Hello there, I'm Brian. I'll try my best to guide you on this question without outright answering it for you so that you can learn a bit of the thought process and how to come up with the solution on your own.
We are given some important pieces of information when the question writes:
- Genes always begin with the start codon: ATG
- Genes end with one of the following 3 stop codons: TAG, TAA or TGA.
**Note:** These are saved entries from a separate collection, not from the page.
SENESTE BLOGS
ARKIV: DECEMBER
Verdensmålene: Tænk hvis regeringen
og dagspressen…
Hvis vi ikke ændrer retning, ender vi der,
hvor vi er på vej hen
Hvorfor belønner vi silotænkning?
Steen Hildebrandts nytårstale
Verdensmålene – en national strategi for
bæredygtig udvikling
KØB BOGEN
- The substrings ATG, TAG, TAA, and TGA will only occur at the start and end of genes.
We essentially have a substring problem. We know how to start and end our substrings. We look for an ATG codon sequence to start our sequence. We are also looking for TAG, TAA, or TGA codons to end our sequence.
Let's take a look at the example
get_genes("TCATGTGCCCAATTCTGACCTACGATGGCCCAATAGCG") would return the list:
["TGCCCAATTC", "GCCCAA"].
In the example, the returned items are the sequences (without including the start and stop codons).
This means all we have to do is a loop through our list, looking for a start sequence ATG. Upon finding ATG, we should use a temporary string to track the characters while also looking for an end sequence TAG, TAA, or TGA. If we find the end sequence, then we can add our temporary string to a result list. We continue this process until we reach the end of the DNA sequence.
I hope that answers your question! Good luck on your assignment.